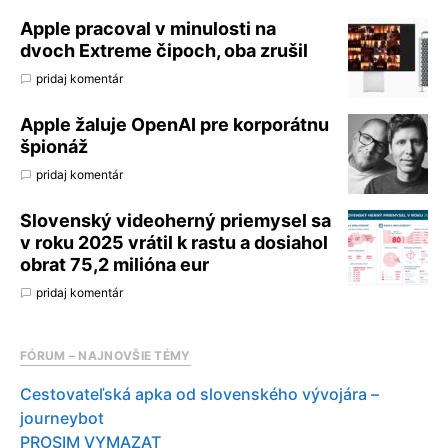
Apple pracoval v minulosti na
dvoch Extreme čipoch, oba zrušil
pridaj komentár
Apple žaluje OpenAI pre korporátnu
špionáž
pridaj komentár
Slovenský videoherný priemysel sa
v roku 2025 vrátil k rastu a dosiahol
obrat 75,2 milióna eur
pridaj komentár
FÓRUM – NAJNOVŠIE TÉMY
Cestovateľská apka od slovenského vývojára –
journeybot
PROSIM VYMAZAT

────

_Task item_: Please state how many lines in the listing above hold the string "Apple", and nothing more.

_Task solution_: 2